[Collected data]
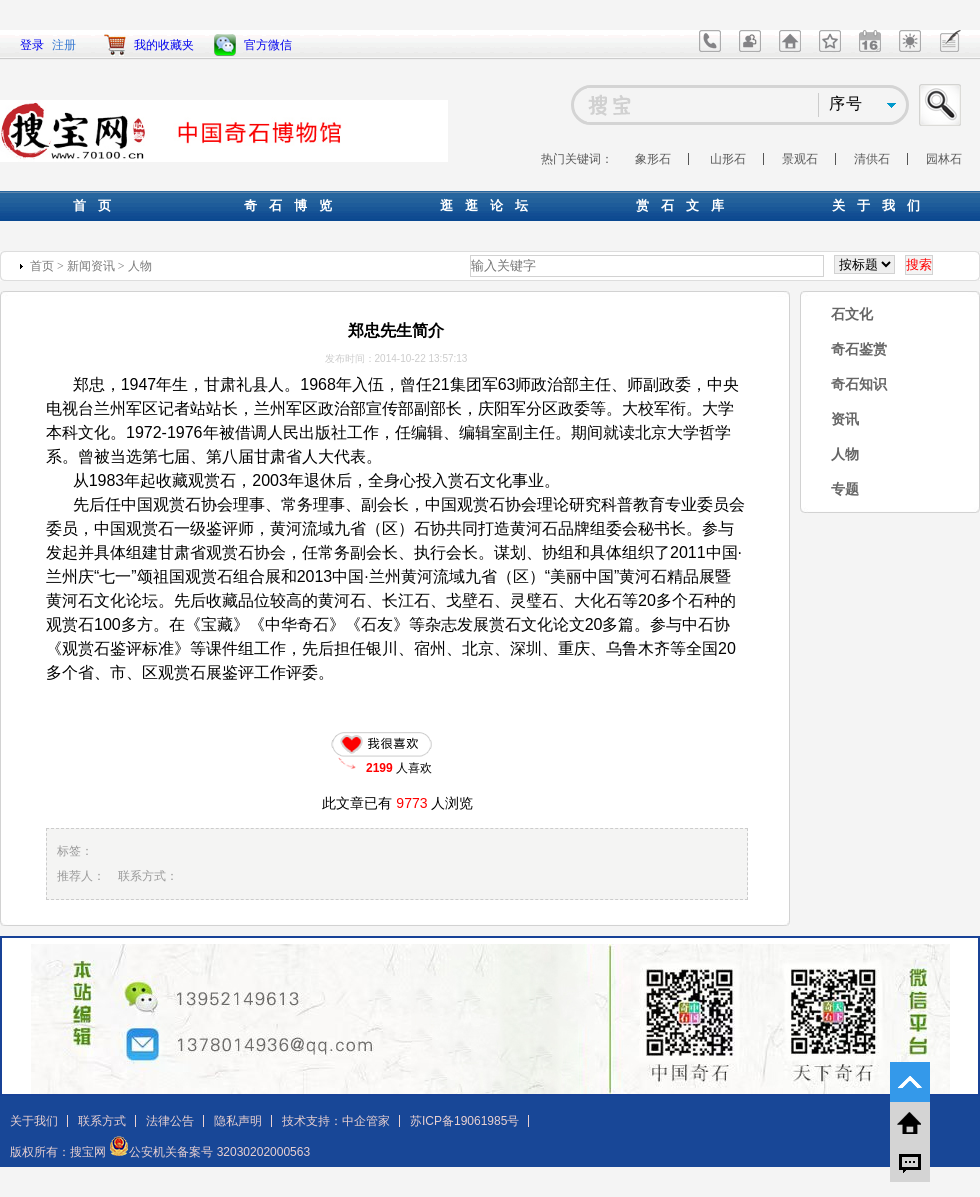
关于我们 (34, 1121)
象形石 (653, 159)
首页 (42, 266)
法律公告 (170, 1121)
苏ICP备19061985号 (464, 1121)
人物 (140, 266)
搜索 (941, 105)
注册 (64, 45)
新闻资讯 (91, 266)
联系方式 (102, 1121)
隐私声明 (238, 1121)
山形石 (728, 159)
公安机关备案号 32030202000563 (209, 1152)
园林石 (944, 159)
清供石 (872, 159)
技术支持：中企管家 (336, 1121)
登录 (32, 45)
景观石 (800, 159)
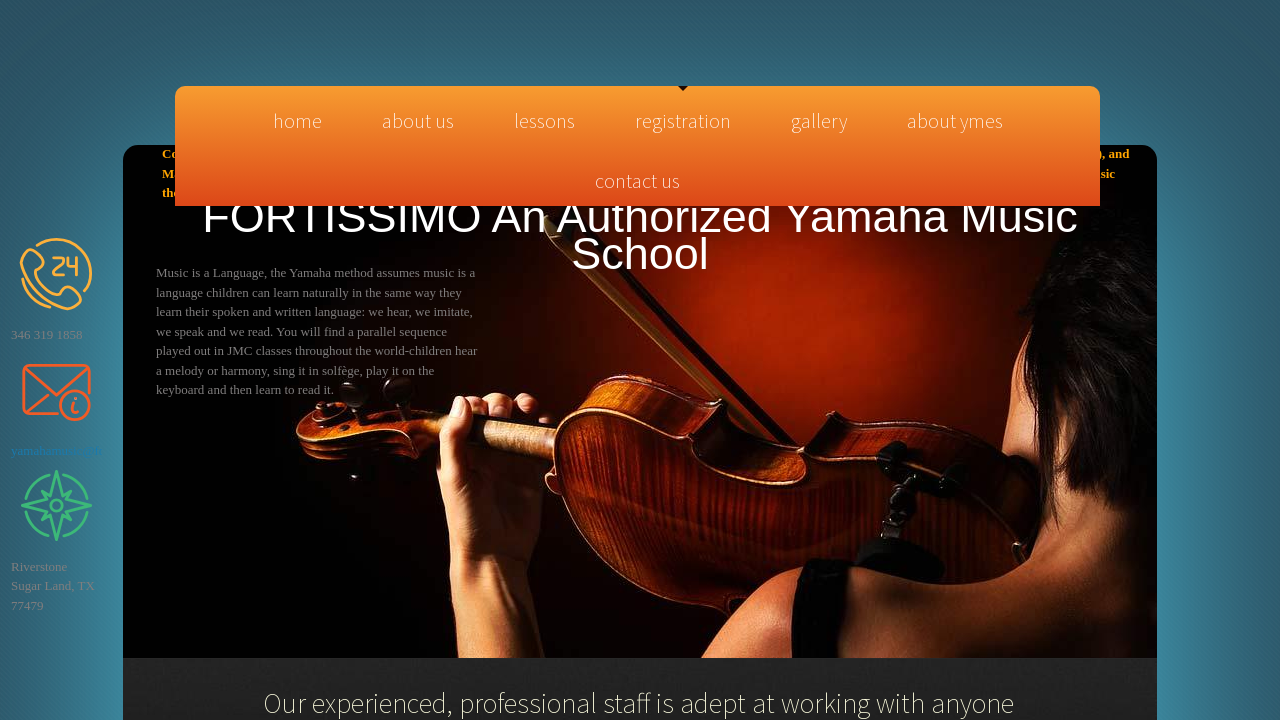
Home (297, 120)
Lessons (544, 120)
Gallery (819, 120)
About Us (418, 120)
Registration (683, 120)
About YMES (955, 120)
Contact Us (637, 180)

Work order – Please copy exactly the lines from the one containing "法律公告 (170, 1121)" through the end of the records above, leaving out every picture.

Task response –
法律公告 (170, 1121)
苏ICP备19061985号 (464, 1121)
人物 (140, 266)
搜索 (941, 105)
注册 (64, 45)
新闻资讯 (91, 266)
联系方式 (102, 1121)
隐私声明 (238, 1121)
山形石 (728, 159)
公安机关备案号 32030202000563 (209, 1152)
园林石 (944, 159)
清供石 (872, 159)
技术支持：中企管家 (336, 1121)
登录 (32, 45)
景观石 (800, 159)
Home (297, 120)
Lessons (544, 120)
Gallery (819, 120)
About Us (418, 120)
Registration (683, 120)
About YMES (955, 120)
Contact Us (637, 180)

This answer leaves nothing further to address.